**Action item:** Before repeating the entries below, strip out every picture and keep all else as it is.

**Data for the task:**
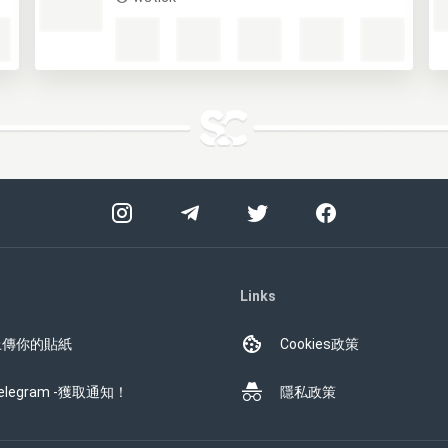
Links
上傳你的貼紙
Cookies政策
elegram -獲取通知！
隱私政策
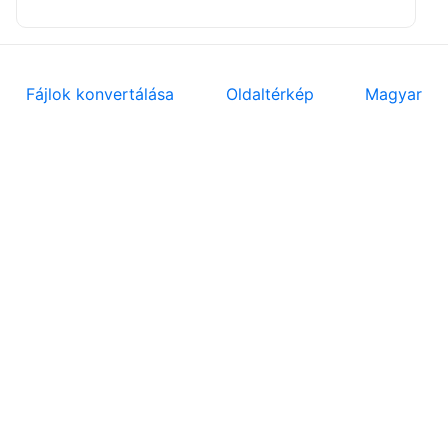
Fájlok konvertálása
Oldaltérkép
Magyar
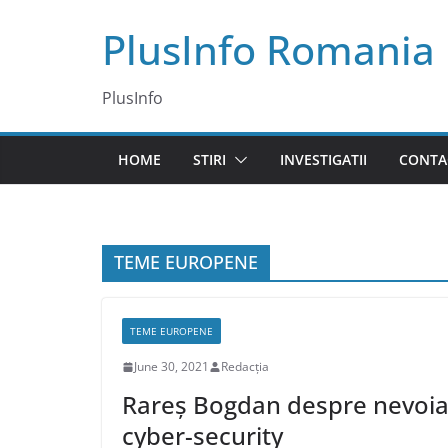
Skip
PlusInfo Romania
to
content
PlusInfo
HOME
STIRI
INVESTIGATII
CONTA
TEME EUROPENE
TEME EUROPENE
June 30, 2021
Redacția
Rareș Bogdan despre nevoia u
cyber-security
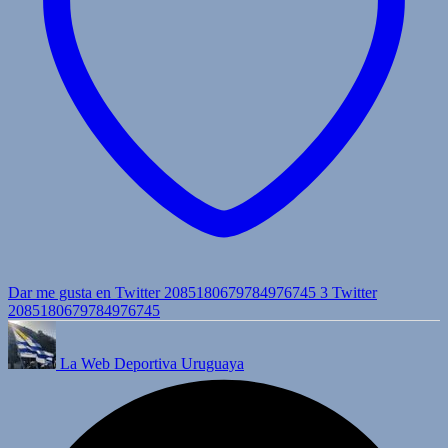
Dar me gusta en Twitter 2085180679784976745
3
Twitter
2085180679784976745
La Web Deportiva Uruguaya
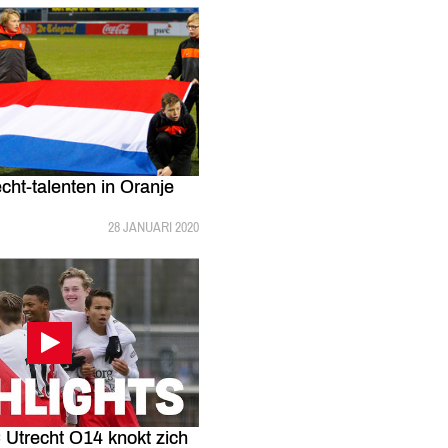
cht-talenten in Oranje
GEPUBLICEERD:
28 JANUARI 2020
Utrecht O14 knokt zich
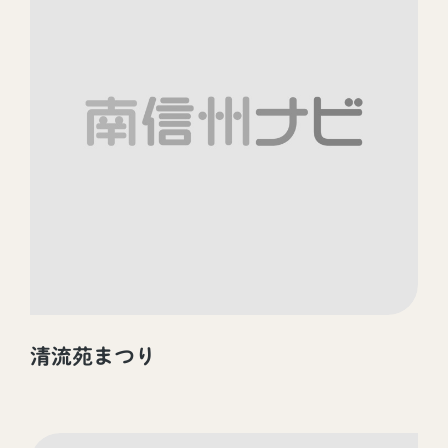
清流苑まつり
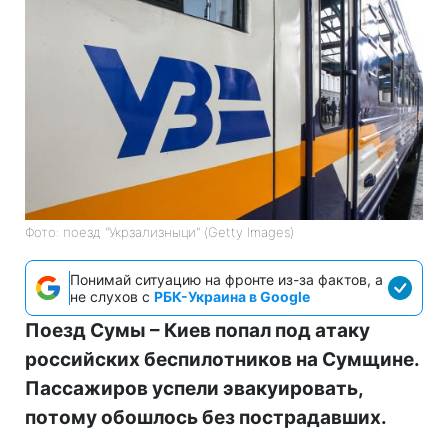
Фото: поезд "Укрзализныци" (Getty Images)
Понимай ситуацию на фронте из-за фактов, а
не слухов с
РБК-Украина в Google
Поезд Сумы – Киев попал под атаку
российских беспилотников на Сумщине.
Пассажиров успели эвакуировать,
потому обошлось без пострадавших.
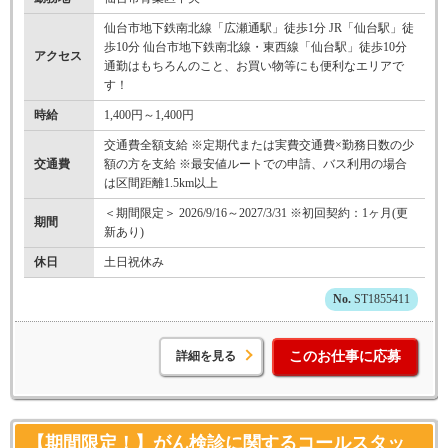
仙台市地下鉄南北線「広瀬通駅」徒歩1分 JR「仙台駅」徒
歩10分 仙台市地下鉄南北線・東西線「仙台駅」徒歩10分
アクセス
通勤はもちろんのこと、お買い物等にも便利なエリアで
す！
時給
1,400円～1,400円
交通費全額支給 ※定期代または実費交通費×勤務日数の少
交通費
額の方を支給 ※最安値ルートでの申請、バス利用の場合
は区間距離1.5km以上
＜期間限定＞ 2026/9/16～2027/3/31 ※初回契約：1ヶ月(更
期間
新あり)
休日
土日祝休み
ST1855411
詳細を見る
このお仕事に応募
【期間限定！】がん検診に関するコールスタッ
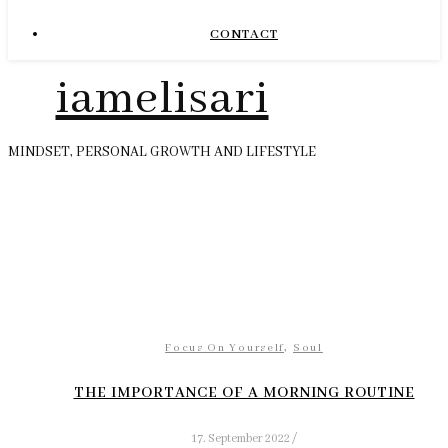
CONTACT
iamelisari
MINDSET, PERSONAL GROWTH AND LIFESTYLE
,
Focus On Yourself
Soul
THE IMPORTANCE OF A MORNING ROUTINE
17. September 2022
/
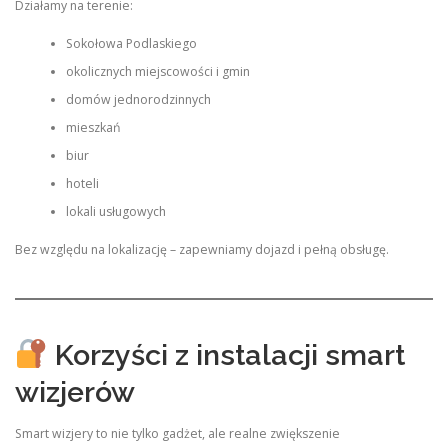
Działamy na terenie:
Sokołowa Podlaskiego
okolicznych miejscowości i gmin
domów jednorodzinnych
mieszkań
biur
hoteli
lokali usługowych
Bez względu na lokalizację – zapewniamy dojazd i pełną obsługę.
Korzyści z instalacji smart
wizjerów
Smart wizjery to nie tylko gadżet, ale realne zwiększenie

**Your solution:**
Links
上傳你的貼紙
Cookies政策
elegram -獲取通知！
隱私政策
Fájlok konvertálása
Oldaltérkép
Magyar
Skip
PlusInfo Romania
to
content
PlusInfo
HOME
STIRI
INVESTIGATII
CONTA
TEME EUROPENE
TEME EUROPENE
June 30, 2021
Redacția
Rareș Bogdan despre nevoia u
cyber-security
Dar me gusta en Twitter 2085180679784976745
3
Twitter
2085180679784976745
La Web Deportiva Uruguaya
cht-talenten in Oranje
GEPUBLICEERD:
28 JANUARI 2020
Utrecht O14 knokt zich
清流苑まつり
Фото: поезд "Укрзализныци" (Getty Images)
Понимай ситуацию на фронте из-за фактов, а
не слухов с
РБК-Украина в Google
Поезд Сумы – Киев попал под атаку
российских беспилотников на Сумщине.
Пассажиров успели эвакуировать,
потому обошлось без пострадавших.
仙台市地下鉄南北線「広瀬通駅」徒歩1分 JR「仙台駅」徒
歩10分 仙台市地下鉄南北線・東西線「仙台駅」徒歩10分
アクセス
通勤はもちろんのこと、お買い物等にも便利なエリアで
す！
時給
1,400円～1,400円
交通費全額支給 ※定期代または実費交通費×勤務日数の少
交通費
額の方を支給 ※最安値ルートでの申請、バス利用の場合
は区間距離1.5km以上
＜期間限定＞ 2026/9/16～2027/3/31 ※初回契約：1ヶ月(更
期間
新あり)
休日
土日祝休み
ST1855411
詳細を見る
このお仕事に応募
【期間限定！】がん検診に関するコールスタッ
CONTACT
iamelisari
MINDSET, PERSONAL GROWTH AND LIFESTYLE
,
Focus On Yourself
Soul
THE IMPORTANCE OF A MORNING ROUTINE
17. September 2022
/
Działamy na terenie:
Sokołowa Podlaskiego
okolicznych miejscowości i gmin
domów jednorodzinnych
mieszkań
biur
hoteli
lokali usługowych
Bez względu na lokalizację – zapewniamy dojazd i pełną obsługę.
Korzyści z instalacji smart
wizjerów
Smart wizjery to nie tylko gadżet, ale realne zwiększenie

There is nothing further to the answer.